■ Task to complete: Copy out the data exactly as it appears, without a single image.

(Supplied information Opens)

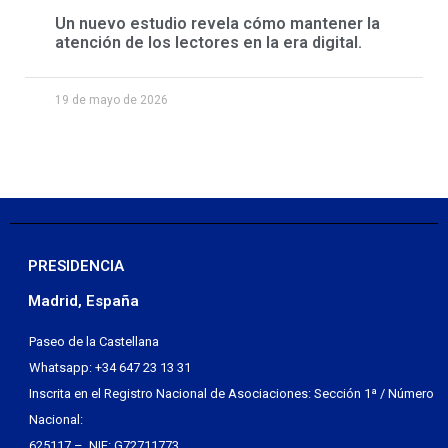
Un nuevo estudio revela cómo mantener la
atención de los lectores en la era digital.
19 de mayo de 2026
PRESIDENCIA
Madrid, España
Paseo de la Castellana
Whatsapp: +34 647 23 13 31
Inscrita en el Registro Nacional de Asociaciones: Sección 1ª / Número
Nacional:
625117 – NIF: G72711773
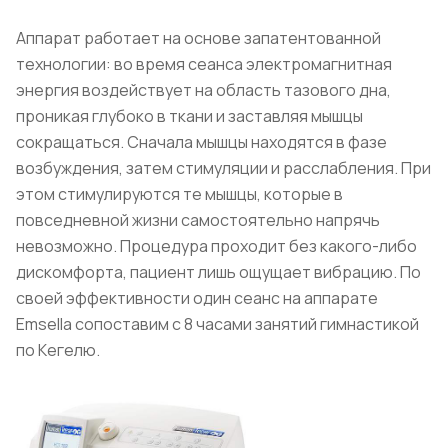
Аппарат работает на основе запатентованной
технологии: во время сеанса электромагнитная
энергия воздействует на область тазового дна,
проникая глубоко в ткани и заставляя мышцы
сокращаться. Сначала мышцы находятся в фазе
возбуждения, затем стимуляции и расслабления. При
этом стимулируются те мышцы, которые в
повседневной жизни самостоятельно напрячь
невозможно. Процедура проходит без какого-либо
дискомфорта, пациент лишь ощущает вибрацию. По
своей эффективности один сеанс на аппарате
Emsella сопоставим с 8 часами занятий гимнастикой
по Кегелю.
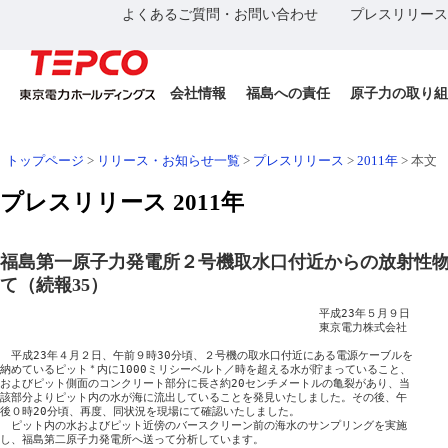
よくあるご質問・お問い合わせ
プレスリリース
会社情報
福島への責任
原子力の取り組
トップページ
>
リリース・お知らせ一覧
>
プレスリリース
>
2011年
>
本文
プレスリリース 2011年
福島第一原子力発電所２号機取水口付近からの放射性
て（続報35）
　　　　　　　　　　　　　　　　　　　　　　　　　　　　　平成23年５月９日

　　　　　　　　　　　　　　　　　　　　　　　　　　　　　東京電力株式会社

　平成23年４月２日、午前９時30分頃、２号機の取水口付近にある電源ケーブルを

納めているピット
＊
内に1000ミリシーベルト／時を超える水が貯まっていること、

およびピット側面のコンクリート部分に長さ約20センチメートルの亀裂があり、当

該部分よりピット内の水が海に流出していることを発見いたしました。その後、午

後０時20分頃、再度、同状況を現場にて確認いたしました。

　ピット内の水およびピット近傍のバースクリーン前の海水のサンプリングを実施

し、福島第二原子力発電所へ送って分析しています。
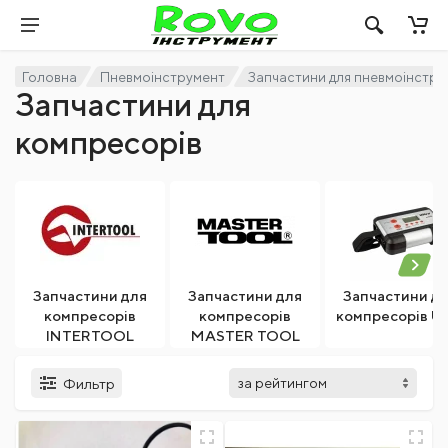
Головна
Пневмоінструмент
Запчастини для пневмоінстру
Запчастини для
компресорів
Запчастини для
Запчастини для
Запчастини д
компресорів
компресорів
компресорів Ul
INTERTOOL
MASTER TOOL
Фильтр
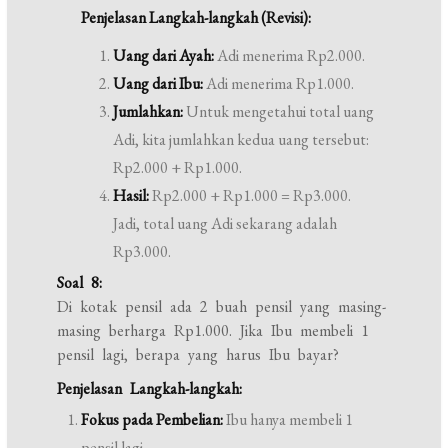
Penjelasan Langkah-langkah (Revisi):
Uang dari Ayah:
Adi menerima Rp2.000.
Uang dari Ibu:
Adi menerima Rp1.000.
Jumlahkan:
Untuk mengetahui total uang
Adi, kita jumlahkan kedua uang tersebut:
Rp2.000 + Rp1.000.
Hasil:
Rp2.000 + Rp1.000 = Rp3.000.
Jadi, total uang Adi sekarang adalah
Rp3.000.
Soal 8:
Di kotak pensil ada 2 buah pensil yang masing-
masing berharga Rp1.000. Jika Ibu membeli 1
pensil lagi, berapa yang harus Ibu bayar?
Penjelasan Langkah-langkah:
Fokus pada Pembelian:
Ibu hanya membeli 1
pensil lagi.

(Supplied information Closes)

■ Response:
Un nuevo estudio revela cómo mantener la
atención de los lectores en la era digital.
19 de mayo de 2026
PRESIDENCIA
Madrid, España
Paseo de la Castellana
Whatsapp: +34 647 23 13 31
Inscrita en el Registro Nacional de Asociaciones: Sección 1ª / Número
Nacional:
625117 – NIF: G72711773
Аппарат работает на основе запатентованной
технологии: во время сеанса электромагнитная
энергия воздействует на область тазового дна,
проникая глубоко в ткани и заставляя мышцы
сокращаться. Сначала мышцы находятся в фазе
возбуждения, затем стимуляции и расслабления. При
этом стимулируются те мышцы, которые в
повседневной жизни самостоятельно напрячь
невозможно. Процедура проходит без какого-либо
дискомфорта, пациент лишь ощущает вибрацию. По
своей эффективности один сеанс на аппарате
Emsella сопоставим с 8 часами занятий гимнастикой
по Кегелю.
よくあるご質問・お問い合わせ
プレスリリース
会社情報
福島への責任
原子力の取り組
トップページ
>
リリース・お知らせ一覧
>
プレスリリース
>
2011年
>
本文
プレスリリース 2011年
福島第一原子力発電所２号機取水口付近からの放射性
て（続報35）
　　　　　　　　　　　　　　　　　　　　　　　　　　　　　平成23年５月９日

　　　　　　　　　　　　　　　　　　　　　　　　　　　　　東京電力株式会社

　平成23年４月２日、午前９時30分頃、２号機の取水口付近にある電源ケーブルを

納めているピット
＊
内に1000ミリシーベルト／時を超える水が貯まっていること、

およびピット側面のコンクリート部分に長さ約20センチメートルの亀裂があり、当

該部分よりピット内の水が海に流出していることを発見いたしました。その後、午

後０時20分頃、再度、同状況を現場にて確認いたしました。

　ピット内の水およびピット近傍のバースクリーン前の海水のサンプリングを実施

し、福島第二原子力発電所へ送って分析しています。
Головна
Пневмоінструмент
Запчастини для пневмоінстру
Запчастини для
компресорів
Запчастини для
Запчастини для
Запчастини д
компресорів
компресорів
компресорів Ul
INTERTOOL
MASTER TOOL
Фильтр
Penjelasan Langkah-langkah (Revisi):
Uang dari Ayah:
Adi menerima Rp2.000.
Uang dari Ibu:
Adi menerima Rp1.000.
Jumlahkan:
Untuk mengetahui total uang
Adi, kita jumlahkan kedua uang tersebut:
Rp2.000 + Rp1.000.
Hasil:
Rp2.000 + Rp1.000 = Rp3.000.
Jadi, total uang Adi sekarang adalah
Rp3.000.
Soal 8:
Di kotak pensil ada 2 buah pensil yang masing-
masing berharga Rp1.000. Jika Ibu membeli 1
pensil lagi, berapa yang harus Ibu bayar?
Penjelasan Langkah-langkah:
Fokus pada Pembelian:
Ibu hanya membeli 1
pensil lagi.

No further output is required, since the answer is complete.